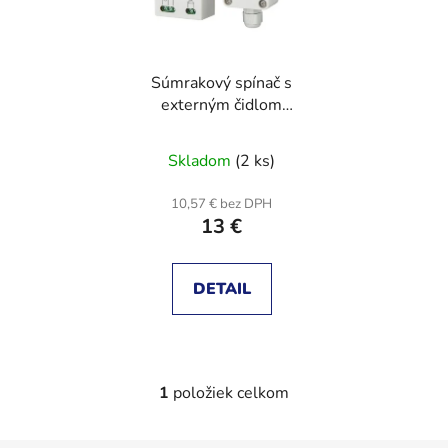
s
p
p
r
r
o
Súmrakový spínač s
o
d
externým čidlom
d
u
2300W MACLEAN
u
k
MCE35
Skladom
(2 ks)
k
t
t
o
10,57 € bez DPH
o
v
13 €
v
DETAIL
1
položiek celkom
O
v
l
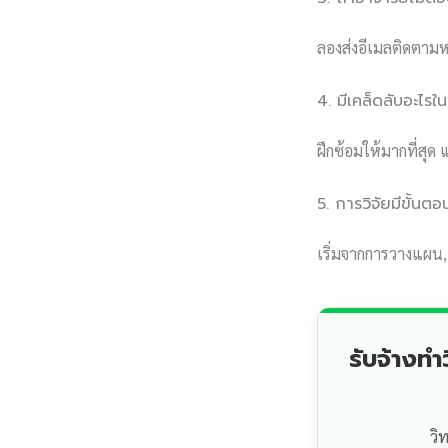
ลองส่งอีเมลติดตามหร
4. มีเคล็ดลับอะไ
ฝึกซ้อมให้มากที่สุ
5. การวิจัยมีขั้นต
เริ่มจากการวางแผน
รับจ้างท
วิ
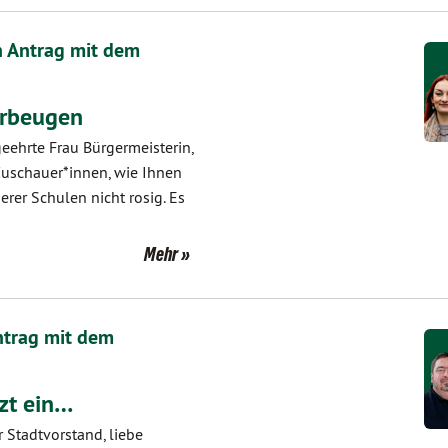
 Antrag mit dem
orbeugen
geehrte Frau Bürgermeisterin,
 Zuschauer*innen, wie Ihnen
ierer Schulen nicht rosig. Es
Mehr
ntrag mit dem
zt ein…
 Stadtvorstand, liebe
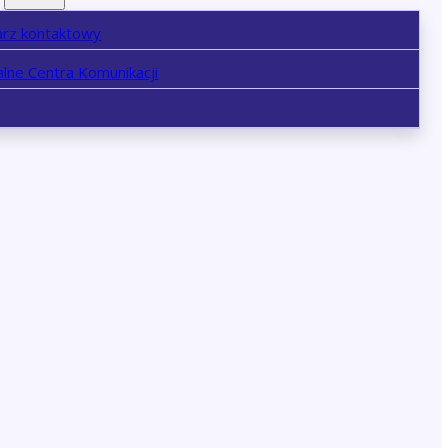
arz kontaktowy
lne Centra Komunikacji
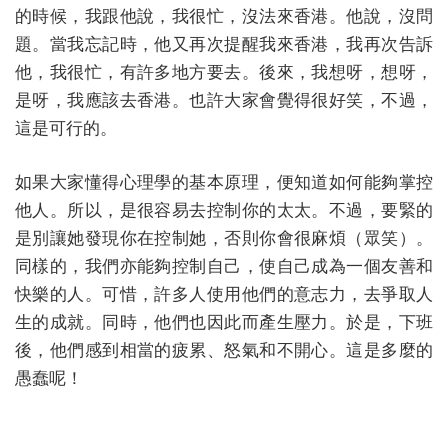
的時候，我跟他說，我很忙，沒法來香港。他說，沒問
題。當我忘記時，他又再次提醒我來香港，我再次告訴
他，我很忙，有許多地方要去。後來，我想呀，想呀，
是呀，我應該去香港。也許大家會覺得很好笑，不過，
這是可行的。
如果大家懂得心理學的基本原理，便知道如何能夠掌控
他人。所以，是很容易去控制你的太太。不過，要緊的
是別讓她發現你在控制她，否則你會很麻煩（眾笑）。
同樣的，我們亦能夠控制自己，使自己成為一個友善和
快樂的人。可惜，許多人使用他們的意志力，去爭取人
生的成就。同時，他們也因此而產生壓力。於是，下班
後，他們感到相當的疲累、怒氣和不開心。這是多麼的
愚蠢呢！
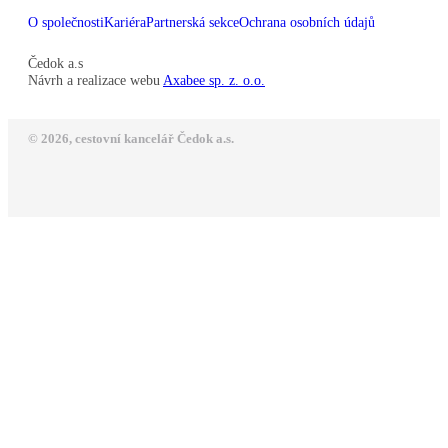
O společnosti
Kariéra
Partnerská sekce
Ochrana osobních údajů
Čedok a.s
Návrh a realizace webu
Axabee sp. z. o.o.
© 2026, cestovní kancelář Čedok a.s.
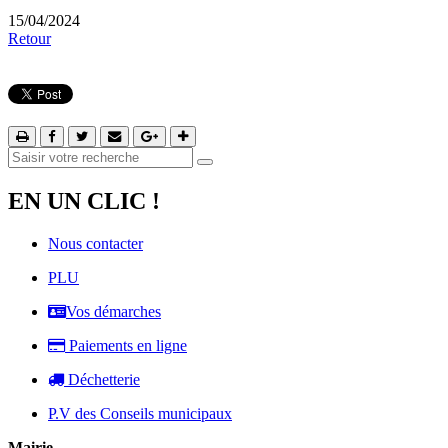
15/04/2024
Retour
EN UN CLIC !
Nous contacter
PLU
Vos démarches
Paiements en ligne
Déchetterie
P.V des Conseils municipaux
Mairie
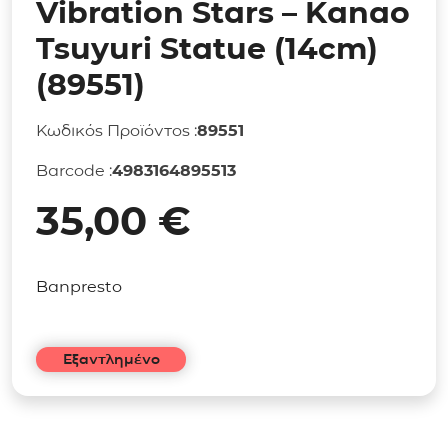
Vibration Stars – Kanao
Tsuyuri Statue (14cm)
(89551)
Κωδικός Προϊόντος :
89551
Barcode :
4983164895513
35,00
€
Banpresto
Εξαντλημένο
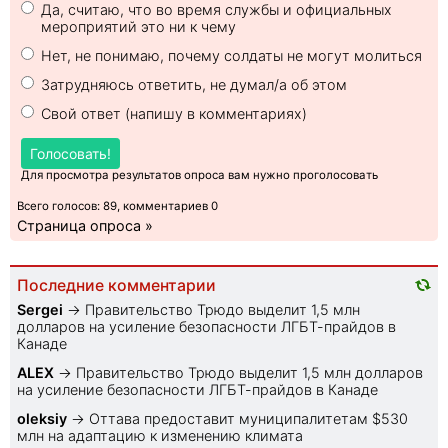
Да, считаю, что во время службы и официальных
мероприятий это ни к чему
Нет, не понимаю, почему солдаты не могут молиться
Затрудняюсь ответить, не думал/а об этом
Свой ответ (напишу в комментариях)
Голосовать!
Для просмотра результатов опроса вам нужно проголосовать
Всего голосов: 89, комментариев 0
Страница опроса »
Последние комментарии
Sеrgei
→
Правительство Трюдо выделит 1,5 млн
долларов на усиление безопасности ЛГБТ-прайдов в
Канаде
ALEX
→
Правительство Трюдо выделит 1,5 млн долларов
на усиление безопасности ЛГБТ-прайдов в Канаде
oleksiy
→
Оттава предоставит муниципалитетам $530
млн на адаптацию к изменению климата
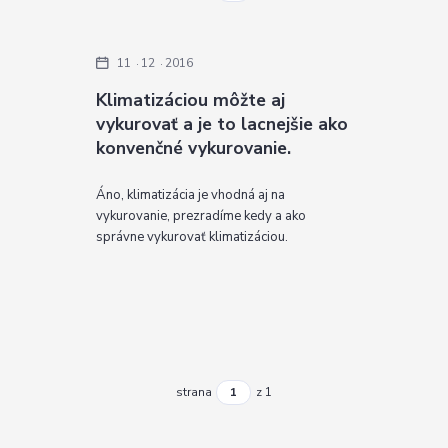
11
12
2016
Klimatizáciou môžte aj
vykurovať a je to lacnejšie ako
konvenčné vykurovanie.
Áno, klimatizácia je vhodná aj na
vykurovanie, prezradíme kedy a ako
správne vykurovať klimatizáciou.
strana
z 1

========

### Directions:
Could you print the material above word for word and skip the images?

### Exercise answer:
s
p
p
r
r
o
Súmrakový spínač s
o
d
externým čidlom
d
u
2300W MACLEAN
u
k
MCE35
Skladom
(2 ks)
k
t
t
o
10,57 € bez DPH
o
v
13 €
v
DETAIL
1
položiek celkom
O
v
l
ลองส่งอีเมลติดตามหร
4. มีเคล็ดลับอะไ
ฝึกซ้อมให้มากที่สุ
5. การวิจัยมีขั้นต
เริ่มจากการวางแผน
รับจ้างท
วิ
 Antrag mit dem
orbeugen
geehrte Frau Bürgermeisterin,
 Zuschauer*innen, wie Ihnen
ierer Schulen nicht rosig. Es
Mehr
ntrag mit dem
zt ein…
 Stadtvorstand, liebe
arz kontaktowy
lne Centra Komunikacji
的時候，我跟他說，我很忙，沒法來香港。他說，沒問
題。當我忘記時，他又再次提醒我來香港，我再次告訴
他，我很忙，有許多地方要去。後來，我想呀，想呀，
是呀，我應該去香港。也許大家會覺得很好笑，不過，
這是可行的。
如果大家懂得心理學的基本原理，便知道如何能夠掌控
他人。所以，是很容易去控制你的太太。不過，要緊的
是別讓她發現你在控制她，否則你會很麻煩（眾笑）。
同樣的，我們亦能夠控制自己，使自己成為一個友善和
快樂的人。可惜，許多人使用他們的意志力，去爭取人
生的成就。同時，他們也因此而產生壓力。於是，下班
後，他們感到相當的疲累、怒氣和不開心。這是多麼的
愚蠢呢！
O společnosti
Kariéra
Partnerská sekce
Ochrana osobních údajů
Čedok a.s
Návrh a realizace webu
Axabee sp. z. o.o.
© 2026, cestovní kancelář Čedok a.s.
15/04/2024
Retour
EN UN CLIC !
Nous contacter
PLU
Vos démarches
Paiements en ligne
Déchetterie
P.V des Conseils municipaux
Mairie
Vibration Stars – Kanao
Tsuyuri Statue (14cm)
(89551)
Κωδικός Προϊόντος :
89551
Barcode :
4983164895513
35,00
€
Banpresto
Εξαντλημένο
Да, считаю, что во время службы и официальных
мероприятий это ни к чему
Нет, не понимаю, почему солдаты не могут молиться
Затрудняюсь ответить, не думал/а об этом
Свой ответ (напишу в комментариях)
Голосовать!
Для просмотра результатов опроса вам нужно проголосовать
Всего голосов: 89, комментариев 0
Страница опроса »
Последние комментарии
Sеrgei
→
Правительство Трюдо выделит 1,5 млн
долларов на усиление безопасности ЛГБТ-прайдов в
Канаде
ALEX
→
Правительство Трюдо выделит 1,5 млн долларов
на усиление безопасности ЛГБТ-прайдов в Канаде
oleksiy
→
Оттава предоставит муниципалитетам $530
млн на адаптацию к изменению климата
11
12
2016
Klimatizáciou môžte aj
vykurovať a je to lacnejšie ako
konvenčné vykurovanie.
Áno, klimatizácia je vhodná aj na
vykurovanie, prezradíme kedy a ako
správne vykurovať klimatizáciou.
strana
z 1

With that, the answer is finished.